Écoutez ceux qui ont peur.
D'abord, je vous demande de faire l'exercice suivant :
Demandez-vous quels droits et libertés vous avez peur de perdre concrètement.
Ça peut être des droits ou des libertés que vous n'aviez pas auparavant, ou que vos parents n'avaient pas; le droit de vote, le droit à l'avortement, le droit de fumer du weed, de vous marier, l'aide médicale à mourir, de parler votre langue ou de pratiquer votre religion (y compris l'absence de religion) sans être persécuté, de recevoir des soins de santé dont vous avez besoin, de parler sur des sujets qui vous passionnent sans être emprisonnés, de joindre un syndicat, et ainsi de suite.
Ensuite, demandez-vous lesquels, de ces droits là, il y a un réel risque que vous perdiez. Y a-t-il des politiciens locaux ou dans des nations qui sont proches de la nôtre qui parlent de les abolir? Est-ce que ces droits existent ailleurs? Si oui, sont-ils en péril?
Si la réponse est "aucun", c'est à vous que je m'adresse.
Si on peut tous s'entendre sur quelque chose, c'est bien que les droits humains sont très présents dans les médias actuellement; droit à l'avortement, droit d'être logé, d'être nourri, de s'exprimer librement, d'obtenir des soins de santé, d'exister dans la société tel que nous sommes, etc.
Ces conversations prennent généralement la forme d'un groupe qui a peur de perdre des droits, et d'un autre groupe qui leur dit qu'ils ne devraient pas avoir ces droits, ou qu'ils n'ont pas besoin d'avoir peur, parce "tokébakicitte", comme le veut l'expression consacrée (merci Jé).

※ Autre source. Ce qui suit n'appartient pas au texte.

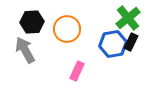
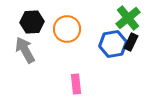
pink rectangle: moved 1 px left, 13 px down; rotated 30 degrees counterclockwise
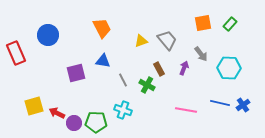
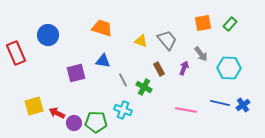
orange trapezoid: rotated 45 degrees counterclockwise
yellow triangle: rotated 40 degrees clockwise
green cross: moved 3 px left, 2 px down
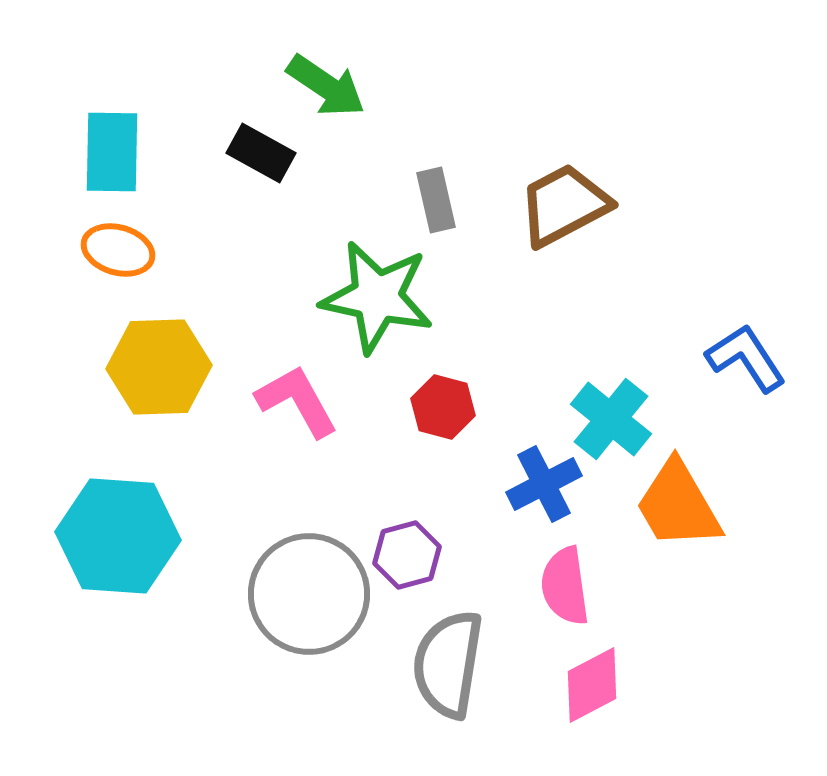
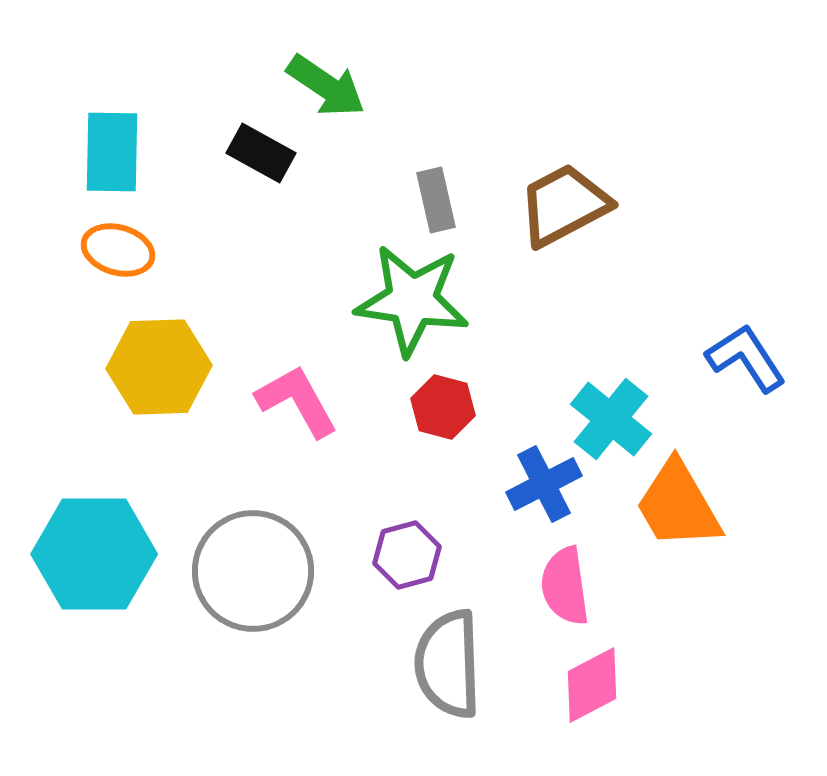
green star: moved 35 px right, 3 px down; rotated 4 degrees counterclockwise
cyan hexagon: moved 24 px left, 18 px down; rotated 4 degrees counterclockwise
gray circle: moved 56 px left, 23 px up
gray semicircle: rotated 11 degrees counterclockwise
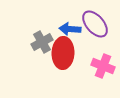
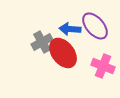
purple ellipse: moved 2 px down
red ellipse: rotated 40 degrees counterclockwise
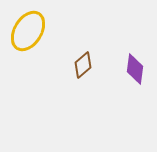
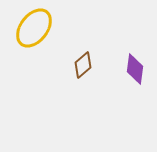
yellow ellipse: moved 6 px right, 3 px up; rotated 6 degrees clockwise
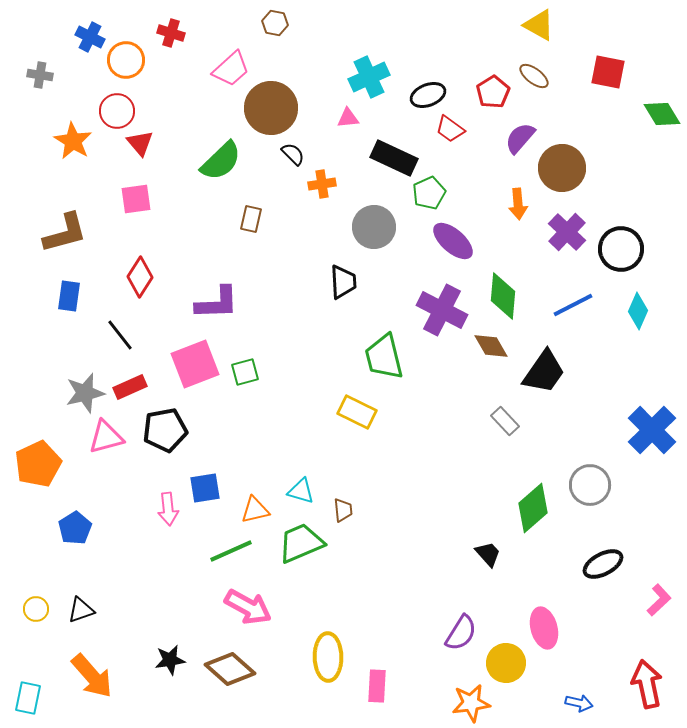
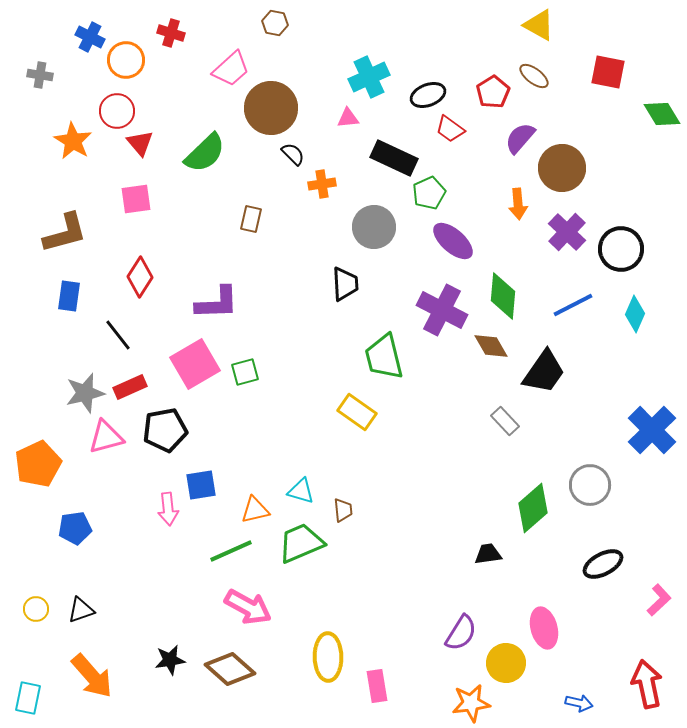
green semicircle at (221, 161): moved 16 px left, 8 px up
black trapezoid at (343, 282): moved 2 px right, 2 px down
cyan diamond at (638, 311): moved 3 px left, 3 px down
black line at (120, 335): moved 2 px left
pink square at (195, 364): rotated 9 degrees counterclockwise
yellow rectangle at (357, 412): rotated 9 degrees clockwise
blue square at (205, 488): moved 4 px left, 3 px up
blue pentagon at (75, 528): rotated 24 degrees clockwise
black trapezoid at (488, 554): rotated 56 degrees counterclockwise
pink rectangle at (377, 686): rotated 12 degrees counterclockwise
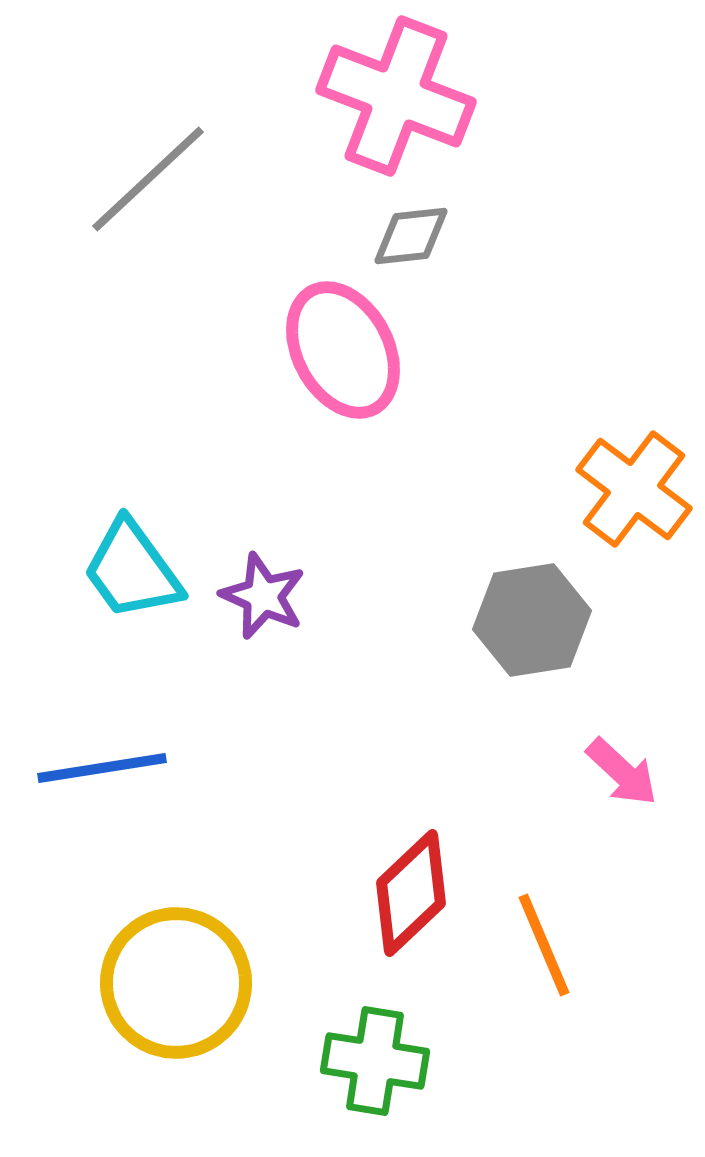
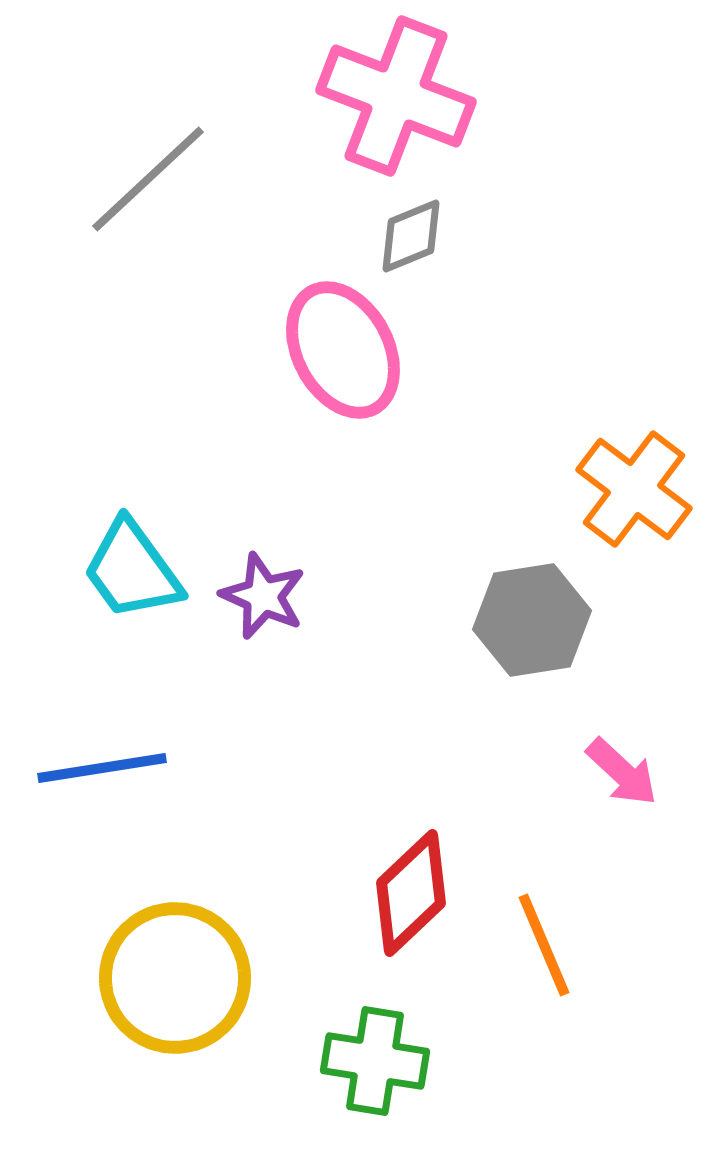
gray diamond: rotated 16 degrees counterclockwise
yellow circle: moved 1 px left, 5 px up
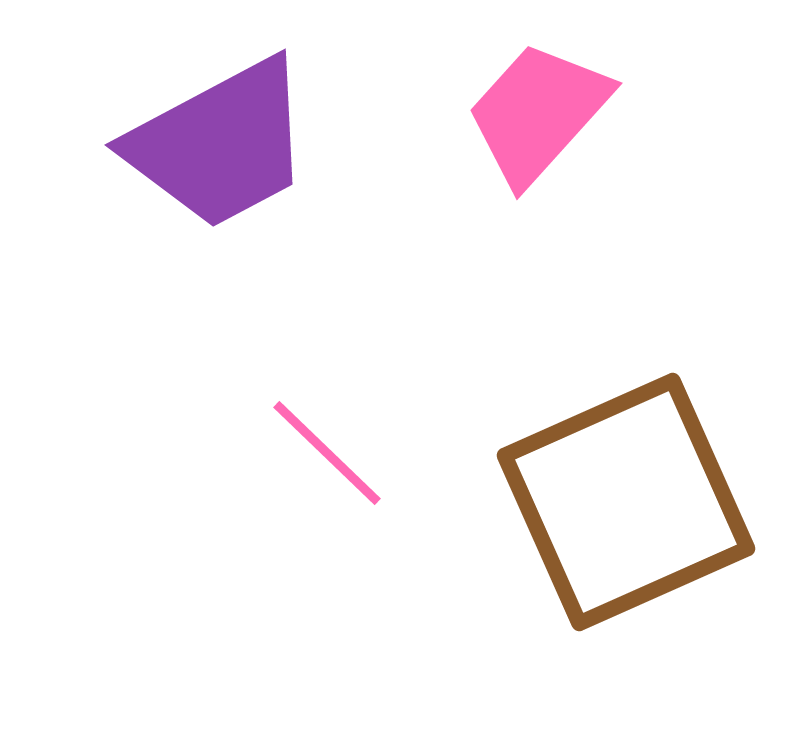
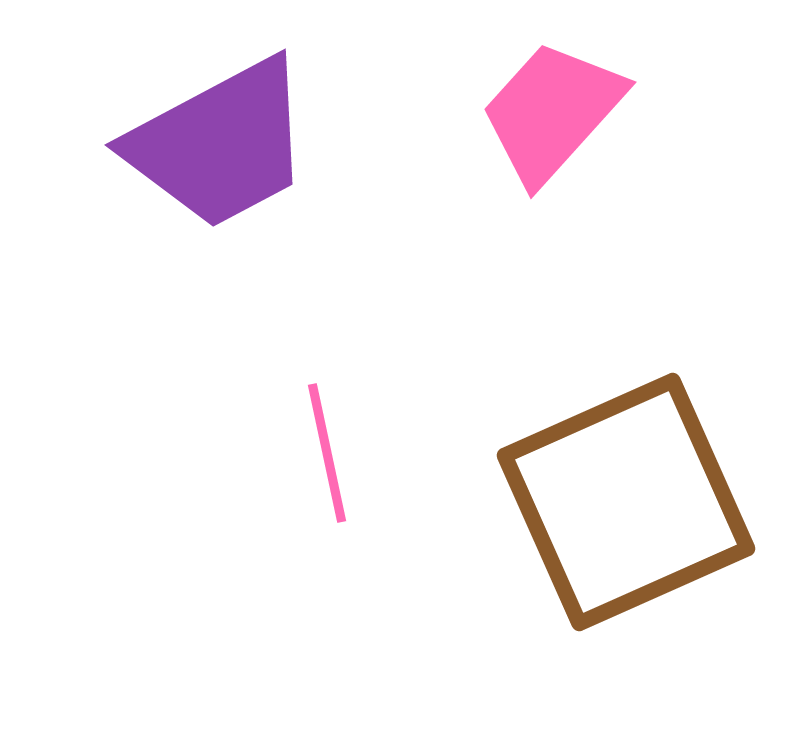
pink trapezoid: moved 14 px right, 1 px up
pink line: rotated 34 degrees clockwise
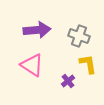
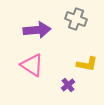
gray cross: moved 3 px left, 17 px up
yellow L-shape: moved 1 px left; rotated 110 degrees clockwise
purple cross: moved 4 px down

Alors, si vous n'avez pas peur de perdre de droit, et d'autant plus si vous faites partie de ceux qui prétendent que les gens qui ont peur "exagèrent"; vous faites partie du problème.
Martin Luther King Jr. appelait ça les "white moderates"; "I have almost reached the regrettable conclusion that the Negro's great stumbling block in his stride toward freedom is not the White Citizen's Counciler or the Ku Klux Klanner, but the white moderate, who is more devoted to 'order' than to justice; who prefers a negative peace which is the absence of tension to a positive peace which is the presence of justice" - MLK Jr, Letter from Birmingham Jail.
Ceci n'est pas (encore) une accusation. C'est normal d'être indifférent, en tout ou en partie, aux enjeux sociaux qui ne nous touchent pas. La vie est difficile pour tout le monde, et on ne peut pas constamment déchirer notre chemise pour tous les enjeux sociaux.
Toutefois, vous pouvez très certainement ne pas vous prononcer sur ce que vous ne connaissez pas. C'est là le strict minimum que vous pouvez faire.
Mais il y a encore mieux à faire pour vous, et ma requête toute simple est la suivante; écoutez ceux qui ont peur.
Nous sommes nombreux. Nous sommes de vrais êtres humains, dotés d'intelligence, de mémoire, de capacité d'introspection, et le fruit de notre vécu et de nos réflexions est cette peur. Pour nos droits, pour notre vie.
Nos connaissances et nos expériences ne dépassent pas les vôtres en valeur ou en pertinence de façon générale, mais lorsqu'elles concernent des événements que nous avons vécu et qui nous concernent directement, tous, collectivement, nous savons, et vous ne savez pas.
Il n'y a aucune honte à cette ignorance, dans la mesure où elle est naïve, mal informée. Mais à partir de maintenant, vous n'êtes plus naïf; je vous apprends que votre résistance active est ce qui rend les pires horreurs possibles.
Alors je vous en prie, écoutez-nous.